LEMBRANÇAS DO PÁDUA

Quando Ernesto pediu a Patrícia que se sentasse ao seu lado para que juntos elaborassem a lista dos convidados da comemoração das bodas de prata do seu casamento, experimentou um misto de surpresa e decepção ao perceber que já existia uma relação pronta e, pior: que a mesma não contemplava um nome sequer dos antigos companheiros de faculdade.

— Pô, Mô, que é isso, só tem família e amigas suas aí!

— Não, Ernesto. Tem também o síndico e a sua atual mulher, a dona Elvira do 702, o seu fisioterapeuta...

— Mas... e os nossos companheiros da faculdade, o pessoal do DA, do Partidão, hã, hein?!

— Que companheiros, que Partidão, Ernesto, meu rapaz?! — Sem levantar a cabeça, Patrícia ensaiou um leve tom de deboche e continuou multiplicando a quantidade de doces e salgados pelo número de convidados.

— Mas, Mô...

— Ernesto, o que é que você acha: devo aumentar a quantidade de empadas de camarão? Sei, não, viu, parece que, depois da bariátrica, a sua tia lá da ilha tem é aumentado o apetite...

Ainda preso a um viés cultural extinto, Ernesto não via como aquilo podia ter acontecido. Fazia apenas um ano que tinham retornado dos Estados Unidos após um longo período de 25 anos em que ele, sempre caretão, mas formado em Belas Artes, levara na bagagem apenas um brilho no olhar e um monte de camisetas de malha, estampadas com imagens do Che, do Bob Marley, dos Beatles, do Peter Tosh... Ela, formada em Análise de Sistemas e com um MBA a tiracolo, foi direto para uma empresa do Vale do Silício, onde aprendeu a transformar areia em dólar. Ganharam algum dinheiro, é verdade, conviveram com outras culturas, mas, ou a Patrícia agora estava completamente desmemoriada, ou não queria lembrar mais daqueles companheiros da resistência. Isso ele não conseguia compreender.

— ...Mas... então... você lembra do Pádua... lembra não?!

— Não!

— Do Pádua, Mô, do Pádua, você não lembra do Pádua?! Mô, deixa, então, eu te ajudar a lembrar: o Pádua...

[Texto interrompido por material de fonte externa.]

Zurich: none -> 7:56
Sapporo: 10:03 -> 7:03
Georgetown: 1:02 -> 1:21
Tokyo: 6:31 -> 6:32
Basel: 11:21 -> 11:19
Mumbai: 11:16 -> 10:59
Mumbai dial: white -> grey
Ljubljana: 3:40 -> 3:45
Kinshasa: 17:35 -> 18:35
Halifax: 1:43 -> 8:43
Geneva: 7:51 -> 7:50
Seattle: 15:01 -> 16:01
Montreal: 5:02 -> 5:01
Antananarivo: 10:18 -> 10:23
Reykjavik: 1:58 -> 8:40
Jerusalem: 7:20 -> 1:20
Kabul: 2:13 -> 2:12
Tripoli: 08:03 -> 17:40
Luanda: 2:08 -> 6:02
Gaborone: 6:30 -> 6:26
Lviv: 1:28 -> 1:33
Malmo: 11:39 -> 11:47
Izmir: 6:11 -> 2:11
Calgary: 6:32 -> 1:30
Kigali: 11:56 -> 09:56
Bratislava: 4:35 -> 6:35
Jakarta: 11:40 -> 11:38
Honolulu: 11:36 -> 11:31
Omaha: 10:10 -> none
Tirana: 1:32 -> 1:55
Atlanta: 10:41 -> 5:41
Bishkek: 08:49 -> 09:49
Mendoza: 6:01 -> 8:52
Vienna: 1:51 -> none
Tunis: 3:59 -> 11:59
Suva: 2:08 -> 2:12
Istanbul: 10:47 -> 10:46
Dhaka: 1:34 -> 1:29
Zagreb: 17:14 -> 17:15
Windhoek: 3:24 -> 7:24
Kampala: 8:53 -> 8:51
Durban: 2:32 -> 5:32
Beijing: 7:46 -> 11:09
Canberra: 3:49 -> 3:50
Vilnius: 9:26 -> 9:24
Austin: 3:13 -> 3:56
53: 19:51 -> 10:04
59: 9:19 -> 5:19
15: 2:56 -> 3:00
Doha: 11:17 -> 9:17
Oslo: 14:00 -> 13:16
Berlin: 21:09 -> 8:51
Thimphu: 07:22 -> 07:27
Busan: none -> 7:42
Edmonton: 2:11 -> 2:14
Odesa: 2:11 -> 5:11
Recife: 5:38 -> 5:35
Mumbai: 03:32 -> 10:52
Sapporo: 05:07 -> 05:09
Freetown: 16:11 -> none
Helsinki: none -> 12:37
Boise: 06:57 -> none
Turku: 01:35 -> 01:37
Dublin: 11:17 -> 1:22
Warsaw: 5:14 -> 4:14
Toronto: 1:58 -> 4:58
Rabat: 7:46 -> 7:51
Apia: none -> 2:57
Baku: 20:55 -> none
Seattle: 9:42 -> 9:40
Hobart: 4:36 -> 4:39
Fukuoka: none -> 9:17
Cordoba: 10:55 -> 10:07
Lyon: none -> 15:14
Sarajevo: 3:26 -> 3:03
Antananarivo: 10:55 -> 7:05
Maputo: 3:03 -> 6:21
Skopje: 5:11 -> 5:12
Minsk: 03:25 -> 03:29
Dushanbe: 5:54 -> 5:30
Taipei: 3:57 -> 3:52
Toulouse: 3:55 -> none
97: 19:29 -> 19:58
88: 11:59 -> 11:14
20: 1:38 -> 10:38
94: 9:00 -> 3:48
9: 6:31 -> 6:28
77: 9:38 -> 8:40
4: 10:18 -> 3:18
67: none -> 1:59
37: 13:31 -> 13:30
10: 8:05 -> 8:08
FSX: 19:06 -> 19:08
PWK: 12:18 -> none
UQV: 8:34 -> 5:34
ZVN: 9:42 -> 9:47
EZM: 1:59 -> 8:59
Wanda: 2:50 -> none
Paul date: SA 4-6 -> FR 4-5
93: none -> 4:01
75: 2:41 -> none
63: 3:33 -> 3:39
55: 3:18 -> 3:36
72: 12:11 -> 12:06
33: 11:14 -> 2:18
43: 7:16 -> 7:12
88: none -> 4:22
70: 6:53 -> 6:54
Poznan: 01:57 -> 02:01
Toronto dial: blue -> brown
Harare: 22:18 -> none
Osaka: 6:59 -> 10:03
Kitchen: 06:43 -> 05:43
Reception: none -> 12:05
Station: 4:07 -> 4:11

— Não, Ernesto... já sei: encomendando os quibes com a dona Filomena aqui do bairro fica mais em conta...

— Já que você não lembra do Pádua, não quer saber da sua história, do Gilfrancisco, então, Mô...?!

— Não!

— Não?! E do Ademar... do... do Gustavinho. Aquele que vomitou na bandeira do Brasil e nós achamos o máximo! Lembra, Mô?

— Não, Ernesto, não lembro!

— Nem do Gustavinho, lembra! Pô, mô! Lembra, então, do Albano, o xiita da turma, aquele que só comia comida macrobiótica, hein, Mô, hein?

(...)

— Talvez, então, a Laurinha, a Hildete... o Archibaldo... nada?!

— Nada, Ernesto meu... oh, meu Deus! Falta ainda decidir alguns ajustes do buffet e a festa já é no sábado... — Era uma tarde de quarta — feira e então Patrícia decidiu que teriam que ir imediatamente à loja que ficava no shopping do bairro para acertar os detalhes finais.

Enquanto ia ouvindo as dicas do buffet sobre quais copos, pratos e guardanapos usar, Patrícia custou a perceber que do lado de fora da loja Ernesto acenava insistentemente, chamando-a para lhe mostrar algo. Finalmente, virando o olhar vagamente para aquela direção, notou o desespero do marido. Contrariada e sem nada entender, pediu, então, licença por um instante à dona da loja, e foi ao seu encontro.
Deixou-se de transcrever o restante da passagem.